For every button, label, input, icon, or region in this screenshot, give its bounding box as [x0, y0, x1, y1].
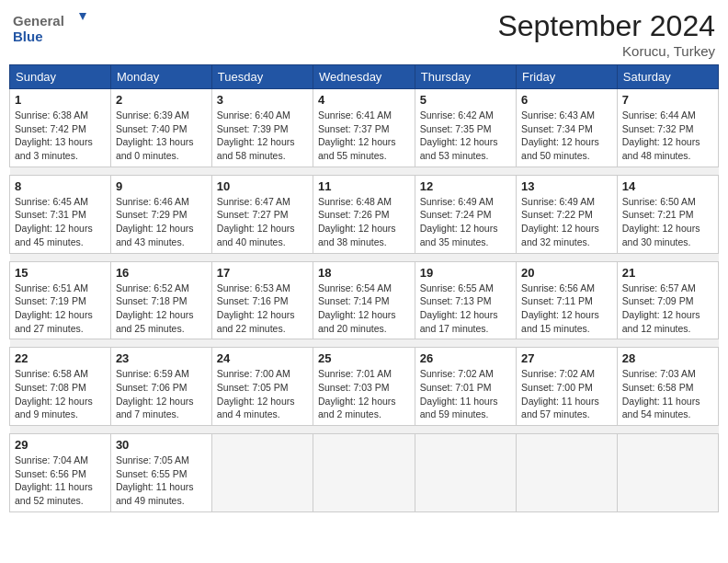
- day-info: Sunrise: 6:57 AM Sunset: 7:09 PM Dayligh…: [622, 282, 713, 336]
- row-spacer: [10, 253, 719, 261]
- day-number: 9: [116, 179, 207, 193]
- calendar-day-cell: 12Sunrise: 6:49 AM Sunset: 7:24 PM Dayli…: [415, 175, 516, 253]
- row-spacer: [10, 426, 719, 434]
- day-number: 22: [15, 351, 106, 365]
- day-info: Sunrise: 6:41 AM Sunset: 7:37 PM Dayligh…: [318, 109, 410, 163]
- calendar-day-cell: [617, 434, 718, 512]
- calendar-day-cell: 1Sunrise: 6:38 AM Sunset: 7:42 PM Daylig…: [10, 89, 111, 167]
- calendar-day-cell: 15Sunrise: 6:51 AM Sunset: 7:19 PM Dayli…: [10, 261, 111, 339]
- calendar-day-cell: 13Sunrise: 6:49 AM Sunset: 7:22 PM Dayli…: [517, 175, 618, 253]
- calendar-day-cell: 23Sunrise: 6:59 AM Sunset: 7:06 PM Dayli…: [110, 348, 211, 426]
- calendar-day-cell: 14Sunrise: 6:50 AM Sunset: 7:21 PM Dayli…: [617, 175, 718, 253]
- calendar-day-cell: [313, 434, 415, 512]
- calendar-week-row: 22Sunrise: 6:58 AM Sunset: 7:08 PM Dayli…: [10, 348, 719, 426]
- calendar-week-row: 29Sunrise: 7:04 AM Sunset: 6:56 PM Dayli…: [10, 434, 719, 512]
- day-info: Sunrise: 6:54 AM Sunset: 7:14 PM Dayligh…: [318, 282, 410, 336]
- day-number: 11: [318, 179, 410, 193]
- calendar-day-cell: 21Sunrise: 6:57 AM Sunset: 7:09 PM Dayli…: [617, 261, 718, 339]
- calendar-day-cell: 3Sunrise: 6:40 AM Sunset: 7:39 PM Daylig…: [211, 89, 313, 167]
- day-number: 21: [622, 266, 713, 280]
- calendar-day-cell: 6Sunrise: 6:43 AM Sunset: 7:34 PM Daylig…: [517, 89, 618, 167]
- calendar-day-cell: 22Sunrise: 6:58 AM Sunset: 7:08 PM Dayli…: [10, 348, 111, 426]
- weekday-header-thursday: Thursday: [415, 65, 516, 89]
- day-info: Sunrise: 7:02 AM Sunset: 7:00 PM Dayligh…: [521, 367, 612, 421]
- logo: GeneralBlue: [13, 9, 96, 48]
- calendar-day-cell: [517, 434, 618, 512]
- day-number: 24: [217, 351, 308, 365]
- day-number: 17: [217, 266, 308, 280]
- calendar-day-cell: 7Sunrise: 6:44 AM Sunset: 7:32 PM Daylig…: [617, 89, 718, 167]
- row-spacer: [10, 167, 719, 175]
- calendar-day-cell: 18Sunrise: 6:54 AM Sunset: 7:14 PM Dayli…: [313, 261, 415, 339]
- weekday-header-row: SundayMondayTuesdayWednesdayThursdayFrid…: [10, 65, 719, 89]
- weekday-header-tuesday: Tuesday: [211, 65, 313, 89]
- calendar-day-cell: [415, 434, 516, 512]
- day-info: Sunrise: 6:51 AM Sunset: 7:19 PM Dayligh…: [15, 282, 106, 336]
- weekday-header-sunday: Sunday: [10, 65, 111, 89]
- calendar-day-cell: 28Sunrise: 7:03 AM Sunset: 6:58 PM Dayli…: [617, 348, 718, 426]
- day-info: Sunrise: 6:55 AM Sunset: 7:13 PM Dayligh…: [420, 282, 511, 336]
- day-info: Sunrise: 7:00 AM Sunset: 7:05 PM Dayligh…: [217, 367, 308, 421]
- day-info: Sunrise: 6:58 AM Sunset: 7:08 PM Dayligh…: [15, 367, 106, 421]
- day-info: Sunrise: 6:44 AM Sunset: 7:32 PM Dayligh…: [622, 109, 713, 163]
- day-number: 29: [15, 438, 106, 452]
- day-number: 25: [318, 351, 410, 365]
- day-number: 28: [622, 351, 713, 365]
- day-number: 15: [15, 266, 106, 280]
- calendar-day-cell: 30Sunrise: 7:05 AM Sunset: 6:55 PM Dayli…: [110, 434, 211, 512]
- day-info: Sunrise: 6:56 AM Sunset: 7:11 PM Dayligh…: [521, 282, 612, 336]
- calendar-day-cell: 16Sunrise: 6:52 AM Sunset: 7:18 PM Dayli…: [110, 261, 211, 339]
- day-number: 14: [622, 179, 713, 193]
- weekday-header-saturday: Saturday: [617, 65, 718, 89]
- calendar-day-cell: [211, 434, 313, 512]
- calendar-day-cell: 5Sunrise: 6:42 AM Sunset: 7:35 PM Daylig…: [415, 89, 516, 167]
- logo-svg: GeneralBlue: [13, 9, 96, 48]
- day-info: Sunrise: 6:53 AM Sunset: 7:16 PM Dayligh…: [217, 282, 308, 336]
- title-block: September 2024 Korucu, Turkey: [497, 9, 715, 59]
- day-info: Sunrise: 7:01 AM Sunset: 7:03 PM Dayligh…: [318, 367, 410, 421]
- weekday-header-monday: Monday: [110, 65, 211, 89]
- day-number: 4: [318, 93, 410, 107]
- day-info: Sunrise: 6:59 AM Sunset: 7:06 PM Dayligh…: [116, 367, 207, 421]
- day-info: Sunrise: 6:50 AM Sunset: 7:21 PM Dayligh…: [622, 195, 713, 249]
- day-info: Sunrise: 6:38 AM Sunset: 7:42 PM Dayligh…: [15, 109, 106, 163]
- calendar-day-cell: 10Sunrise: 6:47 AM Sunset: 7:27 PM Dayli…: [211, 175, 313, 253]
- day-number: 5: [420, 93, 511, 107]
- day-info: Sunrise: 6:40 AM Sunset: 7:39 PM Dayligh…: [217, 109, 308, 163]
- calendar-day-cell: 20Sunrise: 6:56 AM Sunset: 7:11 PM Dayli…: [517, 261, 618, 339]
- svg-text:General: General: [13, 13, 64, 29]
- svg-text:Blue: Blue: [13, 29, 43, 44]
- day-number: 10: [217, 179, 308, 193]
- calendar-day-cell: 26Sunrise: 7:02 AM Sunset: 7:01 PM Dayli…: [415, 348, 516, 426]
- day-number: 7: [622, 93, 713, 107]
- location: Korucu, Turkey: [497, 43, 715, 59]
- weekday-header-wednesday: Wednesday: [313, 65, 415, 89]
- day-info: Sunrise: 7:05 AM Sunset: 6:55 PM Dayligh…: [116, 454, 207, 508]
- day-info: Sunrise: 6:45 AM Sunset: 7:31 PM Dayligh…: [15, 195, 106, 249]
- day-info: Sunrise: 7:03 AM Sunset: 6:58 PM Dayligh…: [622, 367, 713, 421]
- day-info: Sunrise: 6:46 AM Sunset: 7:29 PM Dayligh…: [116, 195, 207, 249]
- calendar-table: SundayMondayTuesdayWednesdayThursdayFrid…: [9, 64, 719, 512]
- month-title: September 2024: [497, 9, 715, 43]
- day-number: 6: [521, 93, 612, 107]
- day-info: Sunrise: 6:42 AM Sunset: 7:35 PM Dayligh…: [420, 109, 511, 163]
- weekday-header-friday: Friday: [517, 65, 618, 89]
- day-info: Sunrise: 6:47 AM Sunset: 7:27 PM Dayligh…: [217, 195, 308, 249]
- day-number: 13: [521, 179, 612, 193]
- day-number: 2: [116, 93, 207, 107]
- calendar-day-cell: 24Sunrise: 7:00 AM Sunset: 7:05 PM Dayli…: [211, 348, 313, 426]
- day-number: 19: [420, 266, 511, 280]
- calendar-day-cell: 17Sunrise: 6:53 AM Sunset: 7:16 PM Dayli…: [211, 261, 313, 339]
- day-number: 23: [116, 351, 207, 365]
- calendar-day-cell: 8Sunrise: 6:45 AM Sunset: 7:31 PM Daylig…: [10, 175, 111, 253]
- calendar-day-cell: 25Sunrise: 7:01 AM Sunset: 7:03 PM Dayli…: [313, 348, 415, 426]
- day-number: 1: [15, 93, 106, 107]
- day-number: 3: [217, 93, 308, 107]
- day-info: Sunrise: 7:04 AM Sunset: 6:56 PM Dayligh…: [15, 454, 106, 508]
- page-header: GeneralBlue September 2024 Korucu, Turke…: [9, 9, 719, 59]
- calendar-day-cell: 9Sunrise: 6:46 AM Sunset: 7:29 PM Daylig…: [110, 175, 211, 253]
- day-number: 12: [420, 179, 511, 193]
- day-info: Sunrise: 6:48 AM Sunset: 7:26 PM Dayligh…: [318, 195, 410, 249]
- calendar-week-row: 1Sunrise: 6:38 AM Sunset: 7:42 PM Daylig…: [10, 89, 719, 167]
- row-spacer: [10, 339, 719, 348]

WORK TASK ::
Filter the entries above and copy only the lines that hold "title".

SOLUTION TO THE PROBLEM ::
- title-block: September 2024 Korucu, Turkey: [497, 9, 715, 59]
- month-title: September 2024: [497, 9, 715, 43]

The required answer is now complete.